**DESCRIPTION OF THE TASK:**
Could you show all lines in the entries below that contain the string "just"?

**STUDY MATERIAL:**
BEGIN

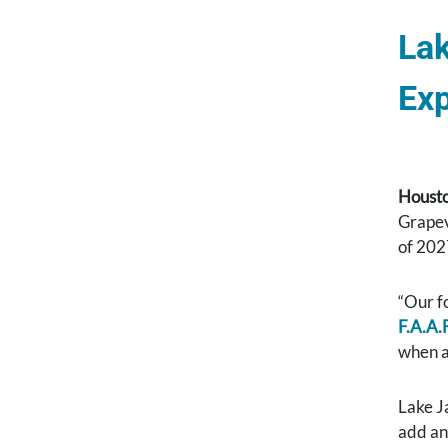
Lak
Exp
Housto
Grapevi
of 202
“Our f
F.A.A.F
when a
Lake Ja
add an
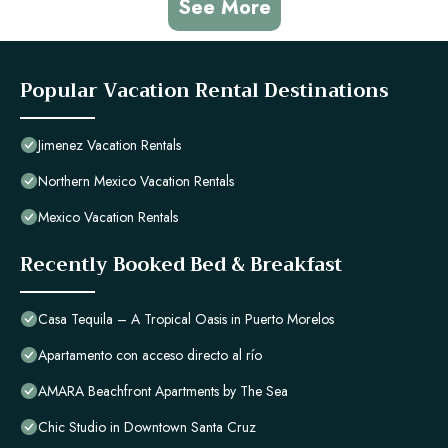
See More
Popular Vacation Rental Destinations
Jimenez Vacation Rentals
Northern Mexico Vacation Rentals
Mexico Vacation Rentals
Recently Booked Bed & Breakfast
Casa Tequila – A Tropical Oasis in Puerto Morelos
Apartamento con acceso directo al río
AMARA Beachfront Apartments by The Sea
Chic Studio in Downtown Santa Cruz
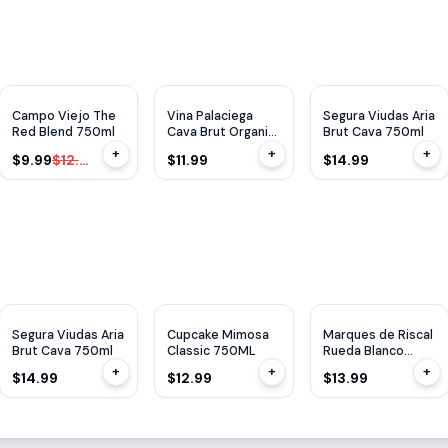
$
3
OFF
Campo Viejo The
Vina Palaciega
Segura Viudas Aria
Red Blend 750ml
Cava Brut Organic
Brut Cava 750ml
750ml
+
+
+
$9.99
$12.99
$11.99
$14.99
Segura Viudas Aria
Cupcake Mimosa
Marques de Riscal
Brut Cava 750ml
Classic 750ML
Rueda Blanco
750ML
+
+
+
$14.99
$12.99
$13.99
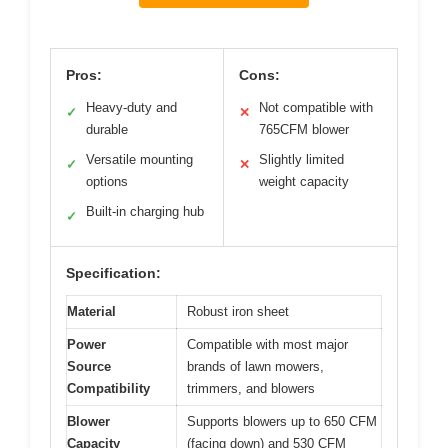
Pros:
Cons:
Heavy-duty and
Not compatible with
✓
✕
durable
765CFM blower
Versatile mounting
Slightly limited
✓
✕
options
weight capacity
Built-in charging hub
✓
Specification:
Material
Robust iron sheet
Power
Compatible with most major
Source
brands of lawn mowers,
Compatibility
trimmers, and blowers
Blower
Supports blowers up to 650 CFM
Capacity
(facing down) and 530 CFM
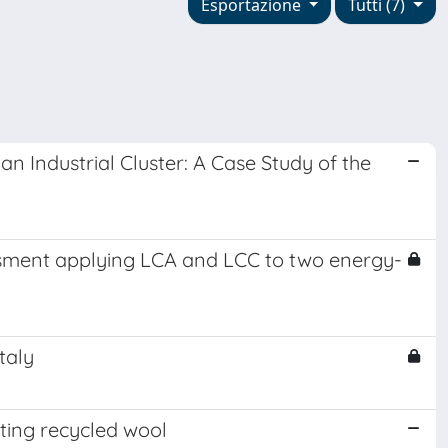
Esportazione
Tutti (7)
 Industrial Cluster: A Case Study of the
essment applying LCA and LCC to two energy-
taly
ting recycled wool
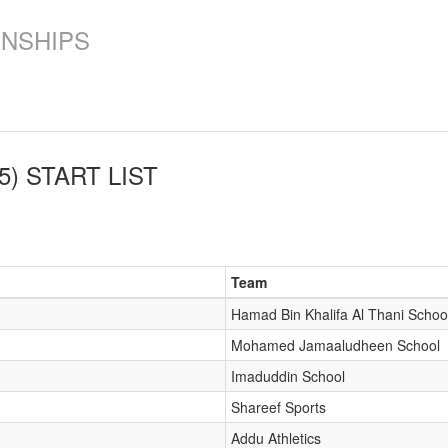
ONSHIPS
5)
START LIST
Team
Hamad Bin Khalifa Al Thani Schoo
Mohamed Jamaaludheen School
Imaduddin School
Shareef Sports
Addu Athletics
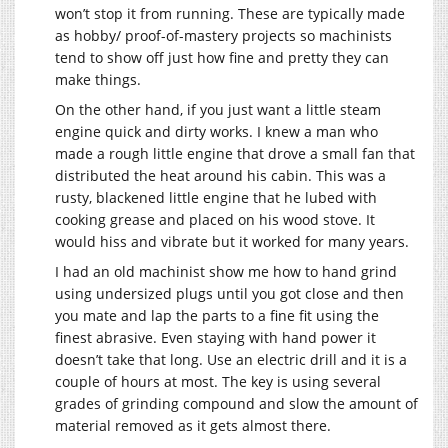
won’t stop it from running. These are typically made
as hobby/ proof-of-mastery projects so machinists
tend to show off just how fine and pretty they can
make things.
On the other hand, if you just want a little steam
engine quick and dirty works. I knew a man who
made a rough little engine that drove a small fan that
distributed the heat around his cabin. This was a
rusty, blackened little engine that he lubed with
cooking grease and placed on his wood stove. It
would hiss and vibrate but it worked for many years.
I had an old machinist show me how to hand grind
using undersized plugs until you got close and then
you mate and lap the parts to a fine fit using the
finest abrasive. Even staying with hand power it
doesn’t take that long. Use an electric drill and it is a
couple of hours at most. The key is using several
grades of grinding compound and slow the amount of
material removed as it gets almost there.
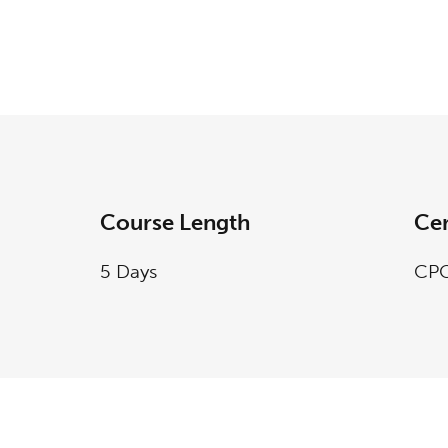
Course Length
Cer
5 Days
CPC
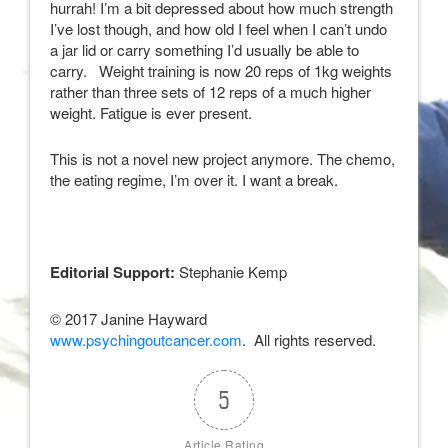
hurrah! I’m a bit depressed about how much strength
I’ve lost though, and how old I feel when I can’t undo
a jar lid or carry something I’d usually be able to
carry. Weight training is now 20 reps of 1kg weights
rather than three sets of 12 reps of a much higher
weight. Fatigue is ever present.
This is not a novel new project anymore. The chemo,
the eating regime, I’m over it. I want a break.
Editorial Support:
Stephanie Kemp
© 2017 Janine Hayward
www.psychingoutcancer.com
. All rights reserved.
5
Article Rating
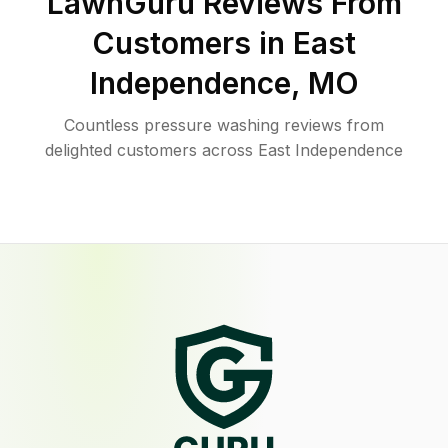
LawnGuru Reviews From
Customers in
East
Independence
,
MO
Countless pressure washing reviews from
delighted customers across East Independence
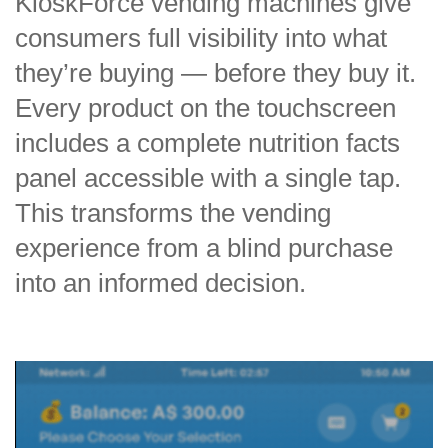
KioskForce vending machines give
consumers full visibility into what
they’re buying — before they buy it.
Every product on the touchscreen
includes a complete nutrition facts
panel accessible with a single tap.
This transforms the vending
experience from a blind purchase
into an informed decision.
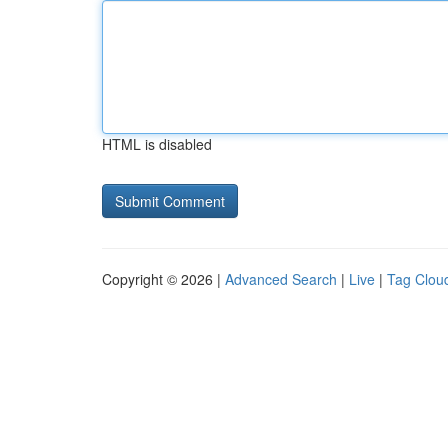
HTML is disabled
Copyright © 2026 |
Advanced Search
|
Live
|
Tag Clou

END

**SOLUTION FOR THIS PROBLEM:**
tend to show off just how fine and pretty they can
On the other hand, if you just want a little steam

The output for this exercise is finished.